-- Work instructions --
Your task is to copy every line below that contains the word "errors".
** Records for the exercise follows **
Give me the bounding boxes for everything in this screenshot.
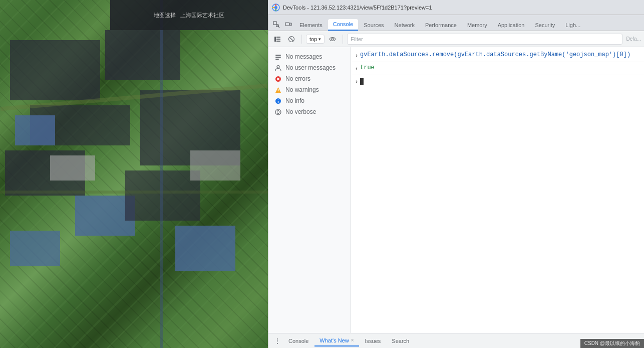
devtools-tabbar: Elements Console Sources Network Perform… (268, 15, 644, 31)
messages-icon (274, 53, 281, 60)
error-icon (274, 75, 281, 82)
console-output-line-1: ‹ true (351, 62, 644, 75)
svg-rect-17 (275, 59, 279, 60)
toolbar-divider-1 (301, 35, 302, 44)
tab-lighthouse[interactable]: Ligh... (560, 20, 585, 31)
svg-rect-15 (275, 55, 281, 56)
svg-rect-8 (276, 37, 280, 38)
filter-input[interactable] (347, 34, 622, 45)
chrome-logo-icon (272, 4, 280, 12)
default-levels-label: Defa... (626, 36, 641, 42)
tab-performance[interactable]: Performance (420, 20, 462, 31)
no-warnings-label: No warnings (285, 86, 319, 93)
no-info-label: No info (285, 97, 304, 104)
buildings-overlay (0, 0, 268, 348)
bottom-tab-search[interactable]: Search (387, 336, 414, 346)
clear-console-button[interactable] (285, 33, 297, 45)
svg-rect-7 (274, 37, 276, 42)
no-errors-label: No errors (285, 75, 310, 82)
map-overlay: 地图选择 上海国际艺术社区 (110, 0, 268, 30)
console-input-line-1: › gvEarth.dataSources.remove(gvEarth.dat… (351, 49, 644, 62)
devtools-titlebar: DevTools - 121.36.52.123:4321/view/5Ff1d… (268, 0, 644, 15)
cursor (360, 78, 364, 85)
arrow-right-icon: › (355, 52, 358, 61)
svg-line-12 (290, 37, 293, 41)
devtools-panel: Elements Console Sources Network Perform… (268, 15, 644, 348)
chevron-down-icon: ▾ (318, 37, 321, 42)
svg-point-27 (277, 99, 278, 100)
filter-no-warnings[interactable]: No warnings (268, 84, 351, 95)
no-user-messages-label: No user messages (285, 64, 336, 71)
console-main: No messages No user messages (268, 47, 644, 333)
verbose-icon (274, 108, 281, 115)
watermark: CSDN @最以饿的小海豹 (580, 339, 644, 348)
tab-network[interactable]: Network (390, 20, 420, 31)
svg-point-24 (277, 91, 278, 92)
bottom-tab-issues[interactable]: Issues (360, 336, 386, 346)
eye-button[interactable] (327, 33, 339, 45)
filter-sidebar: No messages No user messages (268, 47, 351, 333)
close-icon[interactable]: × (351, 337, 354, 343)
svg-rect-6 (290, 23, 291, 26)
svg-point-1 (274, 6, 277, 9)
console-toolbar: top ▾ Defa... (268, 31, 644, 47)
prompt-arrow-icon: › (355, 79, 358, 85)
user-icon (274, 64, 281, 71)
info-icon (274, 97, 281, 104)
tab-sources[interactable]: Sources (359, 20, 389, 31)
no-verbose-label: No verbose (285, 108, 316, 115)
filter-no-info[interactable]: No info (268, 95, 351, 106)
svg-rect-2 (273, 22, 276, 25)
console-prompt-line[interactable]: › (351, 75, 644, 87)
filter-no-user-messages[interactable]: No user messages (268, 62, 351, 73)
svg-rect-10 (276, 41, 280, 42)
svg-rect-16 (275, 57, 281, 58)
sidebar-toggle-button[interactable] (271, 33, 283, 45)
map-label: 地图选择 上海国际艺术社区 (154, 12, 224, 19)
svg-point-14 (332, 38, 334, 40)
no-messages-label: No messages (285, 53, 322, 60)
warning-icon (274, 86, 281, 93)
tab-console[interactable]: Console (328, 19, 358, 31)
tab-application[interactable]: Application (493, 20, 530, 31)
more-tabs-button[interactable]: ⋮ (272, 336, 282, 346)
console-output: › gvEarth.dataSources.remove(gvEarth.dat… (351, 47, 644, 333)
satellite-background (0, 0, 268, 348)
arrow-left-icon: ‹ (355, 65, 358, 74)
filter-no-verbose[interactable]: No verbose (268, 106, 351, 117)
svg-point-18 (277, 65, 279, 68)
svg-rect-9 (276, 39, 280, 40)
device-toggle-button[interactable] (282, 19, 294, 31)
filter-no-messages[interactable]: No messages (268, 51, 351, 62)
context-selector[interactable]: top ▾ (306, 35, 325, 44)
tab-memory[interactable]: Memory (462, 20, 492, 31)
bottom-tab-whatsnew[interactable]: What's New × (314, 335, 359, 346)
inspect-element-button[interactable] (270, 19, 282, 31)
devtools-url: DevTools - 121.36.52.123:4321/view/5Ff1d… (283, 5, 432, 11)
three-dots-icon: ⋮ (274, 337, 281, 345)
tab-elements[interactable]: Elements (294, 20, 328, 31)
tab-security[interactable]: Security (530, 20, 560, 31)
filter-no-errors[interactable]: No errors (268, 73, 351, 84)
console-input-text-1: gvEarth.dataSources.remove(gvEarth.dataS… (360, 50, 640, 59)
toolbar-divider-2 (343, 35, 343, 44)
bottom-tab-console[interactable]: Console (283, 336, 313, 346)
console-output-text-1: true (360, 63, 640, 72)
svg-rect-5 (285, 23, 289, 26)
** End of Records for the exercise **
-- Output of the exercise --
no-errors-label: No errors (285, 75, 310, 82)
filter-no-errors[interactable]: No errors (268, 73, 351, 84)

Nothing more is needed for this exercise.